#### Records for this task
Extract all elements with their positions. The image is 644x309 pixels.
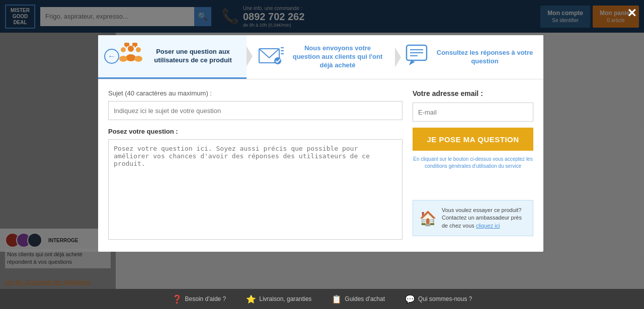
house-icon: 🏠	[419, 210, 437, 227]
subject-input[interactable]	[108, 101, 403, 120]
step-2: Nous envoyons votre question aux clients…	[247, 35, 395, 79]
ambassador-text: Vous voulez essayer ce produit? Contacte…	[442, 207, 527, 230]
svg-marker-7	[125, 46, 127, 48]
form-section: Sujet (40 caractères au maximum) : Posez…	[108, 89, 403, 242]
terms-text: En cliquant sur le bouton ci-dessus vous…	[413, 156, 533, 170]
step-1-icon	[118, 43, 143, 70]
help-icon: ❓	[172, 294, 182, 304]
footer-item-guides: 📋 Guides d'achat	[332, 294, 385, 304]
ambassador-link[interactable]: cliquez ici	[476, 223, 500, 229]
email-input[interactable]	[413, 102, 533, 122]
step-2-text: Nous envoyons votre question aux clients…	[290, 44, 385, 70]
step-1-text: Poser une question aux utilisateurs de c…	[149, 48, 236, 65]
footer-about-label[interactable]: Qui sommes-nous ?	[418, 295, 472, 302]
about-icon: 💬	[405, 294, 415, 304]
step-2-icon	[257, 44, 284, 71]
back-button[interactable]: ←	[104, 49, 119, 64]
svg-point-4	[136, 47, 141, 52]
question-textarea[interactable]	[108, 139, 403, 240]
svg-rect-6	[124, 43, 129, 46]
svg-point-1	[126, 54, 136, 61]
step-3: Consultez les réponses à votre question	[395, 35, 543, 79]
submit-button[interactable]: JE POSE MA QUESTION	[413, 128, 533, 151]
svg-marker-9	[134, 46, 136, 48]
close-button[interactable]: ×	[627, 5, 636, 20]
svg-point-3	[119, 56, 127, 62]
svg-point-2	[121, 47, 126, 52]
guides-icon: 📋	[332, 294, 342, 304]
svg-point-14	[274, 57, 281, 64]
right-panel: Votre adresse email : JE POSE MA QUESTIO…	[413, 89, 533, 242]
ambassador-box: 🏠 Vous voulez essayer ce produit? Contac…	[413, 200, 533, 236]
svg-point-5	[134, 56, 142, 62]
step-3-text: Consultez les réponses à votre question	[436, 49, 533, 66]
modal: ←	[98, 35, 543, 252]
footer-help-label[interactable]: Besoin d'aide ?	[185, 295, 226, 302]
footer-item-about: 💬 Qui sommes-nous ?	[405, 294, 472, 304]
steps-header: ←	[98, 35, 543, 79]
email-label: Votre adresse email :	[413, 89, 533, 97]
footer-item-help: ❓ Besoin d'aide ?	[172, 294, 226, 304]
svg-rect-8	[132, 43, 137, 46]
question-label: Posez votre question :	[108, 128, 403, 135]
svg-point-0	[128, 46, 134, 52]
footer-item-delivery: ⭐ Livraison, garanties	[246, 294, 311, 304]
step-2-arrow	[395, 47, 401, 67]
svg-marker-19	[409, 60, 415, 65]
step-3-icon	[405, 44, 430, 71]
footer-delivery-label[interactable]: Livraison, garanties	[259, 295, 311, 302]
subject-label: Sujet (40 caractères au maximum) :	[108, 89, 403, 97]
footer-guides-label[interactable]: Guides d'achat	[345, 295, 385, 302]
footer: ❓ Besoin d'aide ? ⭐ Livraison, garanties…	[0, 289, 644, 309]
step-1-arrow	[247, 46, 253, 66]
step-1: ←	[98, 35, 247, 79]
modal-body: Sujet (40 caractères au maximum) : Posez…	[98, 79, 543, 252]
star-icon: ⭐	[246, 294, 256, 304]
########
§ **Problem to work on**
Give back the full listing exactly as written, only without its pictures.

§ **Response below**
Extract all elements with their positions. The image is 644x309 pixels.
house-icon: 🏠	[419, 210, 437, 227]
subject-input[interactable]	[108, 101, 403, 120]
step-2: Nous envoyons votre question aux clients…	[247, 35, 395, 79]
ambassador-text: Vous voulez essayer ce produit? Contacte…	[442, 207, 527, 230]
svg-marker-7	[125, 46, 127, 48]
form-section: Sujet (40 caractères au maximum) : Posez…	[108, 89, 403, 242]
terms-text: En cliquant sur le bouton ci-dessus vous…	[413, 156, 533, 170]
step-1-icon	[118, 43, 143, 70]
help-icon: ❓	[172, 294, 182, 304]
footer-item-guides: 📋 Guides d'achat	[332, 294, 385, 304]
ambassador-link[interactable]: cliquez ici	[476, 223, 500, 229]
email-input[interactable]	[413, 102, 533, 122]
step-2-text: Nous envoyons votre question aux clients…	[290, 44, 385, 70]
step-1-text: Poser une question aux utilisateurs de c…	[149, 48, 236, 65]
footer-about-label[interactable]: Qui sommes-nous ?	[418, 295, 472, 302]
about-icon: 💬	[405, 294, 415, 304]
step-2-icon	[257, 44, 284, 71]
back-button[interactable]: ←	[104, 49, 119, 64]
svg-point-4	[136, 47, 141, 52]
question-textarea[interactable]	[108, 139, 403, 240]
svg-rect-6	[124, 43, 129, 46]
svg-point-1	[126, 54, 136, 61]
step-3: Consultez les réponses à votre question	[395, 35, 543, 79]
submit-button[interactable]: JE POSE MA QUESTION	[413, 128, 533, 151]
svg-marker-9	[134, 46, 136, 48]
close-button[interactable]: ×	[627, 5, 636, 20]
svg-point-3	[119, 56, 127, 62]
svg-point-2	[121, 47, 126, 52]
guides-icon: 📋	[332, 294, 342, 304]
svg-point-14	[274, 57, 281, 64]
right-panel: Votre adresse email : JE POSE MA QUESTIO…	[413, 89, 533, 242]
ambassador-box: 🏠 Vous voulez essayer ce produit? Contac…	[413, 200, 533, 236]
svg-point-5	[134, 56, 142, 62]
step-3-text: Consultez les réponses à votre question	[436, 49, 533, 66]
modal: ←	[98, 35, 543, 252]
footer-help-label[interactable]: Besoin d'aide ?	[185, 295, 226, 302]
footer-item-about: 💬 Qui sommes-nous ?	[405, 294, 472, 304]
steps-header: ←	[98, 35, 543, 79]
email-label: Votre adresse email :	[413, 89, 533, 97]
footer-item-help: ❓ Besoin d'aide ?	[172, 294, 226, 304]
svg-rect-8	[132, 43, 137, 46]
question-label: Posez votre question :	[108, 128, 403, 135]
svg-point-0	[128, 46, 134, 52]
footer-item-delivery: ⭐ Livraison, garanties	[246, 294, 311, 304]
step-2-arrow	[395, 47, 401, 67]
svg-marker-19	[409, 60, 415, 65]
step-3-icon	[405, 44, 430, 71]
footer-delivery-label[interactable]: Livraison, garanties	[259, 295, 311, 302]
subject-label: Sujet (40 caractères au maximum) :	[108, 89, 403, 97]
footer-guides-label[interactable]: Guides d'achat	[345, 295, 385, 302]
footer: ❓ Besoin d'aide ? ⭐ Livraison, garanties…	[0, 289, 644, 309]
step-1-arrow	[247, 46, 253, 66]
step-1: ←	[98, 35, 247, 79]
modal-body: Sujet (40 caractères au maximum) : Posez…	[98, 79, 543, 252]
star-icon: ⭐	[246, 294, 256, 304]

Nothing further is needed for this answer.